# [Assigned task]
The entries should each be set down again precisely.

# [Task input]
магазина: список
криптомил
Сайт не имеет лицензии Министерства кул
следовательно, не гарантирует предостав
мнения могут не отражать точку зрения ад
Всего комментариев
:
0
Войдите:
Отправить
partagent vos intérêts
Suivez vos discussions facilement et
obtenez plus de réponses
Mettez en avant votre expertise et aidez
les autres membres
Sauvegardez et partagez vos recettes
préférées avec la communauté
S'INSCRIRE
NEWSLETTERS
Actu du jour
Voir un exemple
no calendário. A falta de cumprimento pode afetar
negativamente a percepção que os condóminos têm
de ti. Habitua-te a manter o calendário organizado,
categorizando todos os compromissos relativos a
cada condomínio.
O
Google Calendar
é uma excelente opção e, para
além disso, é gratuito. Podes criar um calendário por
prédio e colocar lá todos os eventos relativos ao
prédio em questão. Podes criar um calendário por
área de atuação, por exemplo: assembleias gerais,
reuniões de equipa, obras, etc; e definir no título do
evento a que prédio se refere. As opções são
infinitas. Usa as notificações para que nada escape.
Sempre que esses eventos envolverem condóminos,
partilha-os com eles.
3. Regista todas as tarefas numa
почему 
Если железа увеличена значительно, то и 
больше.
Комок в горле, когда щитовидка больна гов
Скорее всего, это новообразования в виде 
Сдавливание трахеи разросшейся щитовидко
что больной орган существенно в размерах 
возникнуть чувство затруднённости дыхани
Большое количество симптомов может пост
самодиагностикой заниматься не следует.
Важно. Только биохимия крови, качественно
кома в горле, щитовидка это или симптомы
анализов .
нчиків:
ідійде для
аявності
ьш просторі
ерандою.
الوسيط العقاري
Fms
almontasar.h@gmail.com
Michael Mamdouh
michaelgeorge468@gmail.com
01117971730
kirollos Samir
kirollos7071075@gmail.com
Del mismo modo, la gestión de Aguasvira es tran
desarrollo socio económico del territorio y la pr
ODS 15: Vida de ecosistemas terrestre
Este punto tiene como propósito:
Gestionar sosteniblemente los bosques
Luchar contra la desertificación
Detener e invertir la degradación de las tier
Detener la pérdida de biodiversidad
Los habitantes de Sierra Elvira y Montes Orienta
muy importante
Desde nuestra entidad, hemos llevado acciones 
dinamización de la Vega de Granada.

# [Finished task]
магазина: список
криптомил
Сайт не имеет лицензии Министерства кул
следовательно, не гарантирует предостав
мнения могут не отражать точку зрения ад
Всего комментариев
:
0
Войдите:
Отправить
partagent vos intérêts
Suivez vos discussions facilement et
obtenez plus de réponses
Mettez en avant votre expertise et aidez
les autres membres
Sauvegardez et partagez vos recettes
préférées avec la communauté
S'INSCRIRE
NEWSLETTERS
Actu du jour
Voir un exemple
no calendário. A falta de cumprimento pode afetar
negativamente a percepção que os condóminos têm
de ti. Habitua-te a manter o calendário organizado,
categorizando todos os compromissos relativos a
cada condomínio.
O
Google Calendar
é uma excelente opção e, para
além disso, é gratuito. Podes criar um calendário por
prédio e colocar lá todos os eventos relativos ao
prédio em questão. Podes criar um calendário por
área de atuação, por exemplo: assembleias gerais,
reuniões de equipa, obras, etc; e definir no título do
evento a que prédio se refere. As opções são
infinitas. Usa as notificações para que nada escape.
Sempre que esses eventos envolverem condóminos,
partilha-os com eles.
3. Regista todas as tarefas numa
почему 
Если железа увеличена значительно, то и 
больше.
Комок в горле, когда щитовидка больна гов
Скорее всего, это новообразования в виде 
Сдавливание трахеи разросшейся щитовидко
что больной орган существенно в размерах 
возникнуть чувство затруднённости дыхани
Большое количество симптомов может пост
самодиагностикой заниматься не следует.
Важно. Только биохимия крови, качественно
кома в горле, щитовидка это или симптомы
анализов .
нчиків:
ідійде для
аявності
ьш просторі
ерандою.
الوسيط العقاري
Fms
almontasar.h@gmail.com
Michael Mamdouh
michaelgeorge468@gmail.com
01117971730
kirollos Samir
kirollos7071075@gmail.com
Del mismo modo, la gestión de Aguasvira es tran
desarrollo socio económico del territorio y la pr
ODS 15: Vida de ecosistemas terrestre
Este punto tiene como propósito:
Gestionar sosteniblemente los bosques
Luchar contra la desertificación
Detener e invertir la degradación de las tier
Detener la pérdida de biodiversidad
Los habitantes de Sierra Elvira y Montes Orienta
muy importante
Desde nuestra entidad, hemos llevado acciones 
dinamización de la Vega de Granada.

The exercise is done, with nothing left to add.